Efetividade dos direitos conquistados ainda está longe do ideal

A inclusão de determinados temas na carta foi um avanço importante. Nem de longe, contudo, resolveu todos os problemas, mesmo os previstos ali. O racismo, por exemplo. Ele está no mesmo Artigo 5º, tornando a sua prática crime inafiançável e imprescritível. No entanto, basta acompanhar o noticiário para perceber o quanto a questão ainda está presente. “Existem cinco tipos de direitos fundamentais: civis, sociais, políticos, culturais e econômicos. Formalmente, não tenho nada a reclamar ou acrescentar à Constituição de 1988. A questão é a efetividade destes direitos”, afirma Jorge Terra, procurador do Estado/RS. Como exemplo, ele observa que sequer leis com viés cultural neste sentido são respeitadas. A Lei 9.394, de 1996, por exemplo. Em seu artigo 26, torna obrigatório o ensino sobre História e Cultura Afro-Brasileira nos estabelecimentos de ensino fundamental e médio no país. “Isso ainda não é cumprido. E nem fiscalizado”, aponta.

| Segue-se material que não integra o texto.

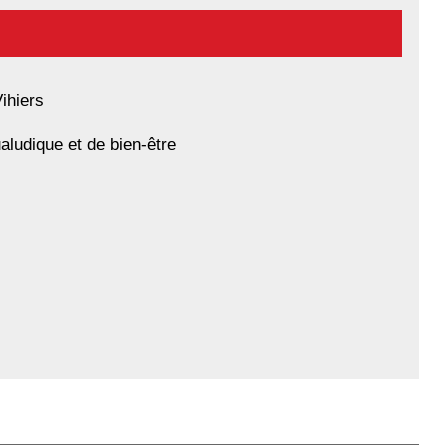
ihiers
aludique et de bien-être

Texto de 1988 pavimentou o caminho para o combate ao racismo, mas nem todas leis se mostraram efetivas / Crédito: Rafael Neddermeyer

Em termos criminais, a Constituição de 1988 pavimentou o caminho, mas o racismo só passou a ser explicitamente crime no ano seguinte, a partir da lei 7.716/89, a Lei Caó. Até então, era considerado apenas uma contravenção penal, com gravidade bem menor. Foi preciso mais um punhado de anos até outra vitória neste sentido. “Foi só em janeiro de 2023 que os crimes de injúria e racismo foram equiparados”, lembra Jorge Terra. Outro avanço significativo ao longo destes 35 anos foi a política de cotas, promulgada em 29 de agosto de 2012, reservando 50% das vagas em universidades e instituições federais a alunos que cursaram o ensino médio em escolas públicas, com reservas de vagas para autodeclarados pretos, pardos e indígenas a partir da proporção dos grupos na população total da unidade referida. Ainda assim, toda luta neste sentido é sempre cercada de muita resistência. “A questão é que tudo passa pela política. E como incidir na política com 2% de representação na Assembleia Legislativa, 5% no Congresso?”, questiona o procurador do Estado.

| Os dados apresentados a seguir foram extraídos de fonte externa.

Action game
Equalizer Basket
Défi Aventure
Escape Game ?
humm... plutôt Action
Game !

'Hoje, a gente não tem nenhuma legislação específica, o que tem são decisões da suprema corte garantindo direitos da população LGBT'

Se a luta contra o racismo é difícil, a contra a homofobia surge como uma tarefa tão complicada quanto. Até porque sequer está explícita no texto de 1988, quando o tema tinha uma dimensão menor que a atual. Na prática, é só a partir de 1990, quando a homossexualidade deixa de ser considerada uma doença pela Organização Mundial da Saúde (OMS), que a discussão passou a buscar um lugar na carta. “Hoje, a gente não tem nenhuma legislação específica, o que tem são decisões da suprema corte garantindo direitos da população LGBT, como a questão do casamento, direito à adoção, a criminalização da homofobia, a questão da retificação do registro civil de pessoas transexuais que veio a ser reconhecido em 2018 pelo Supremo. Então, tudo é muito recente quando a gente está falando de direitos LGBT”, explica Izadora Barbieri, advogada especialista na área. De qualquer forma, em termos práticos, foi a carta de 1988 que pavimentou o caminho para as (pequenas) conquistas desde então. “A Constituição é a maior garantia. Se alguma lei é criada e vai contra o que está lá, é inconstitucional. Os princípios que ali estão garantem a igualdade. Mesmo que ela não tenha nada expresso”, aponta Izadora.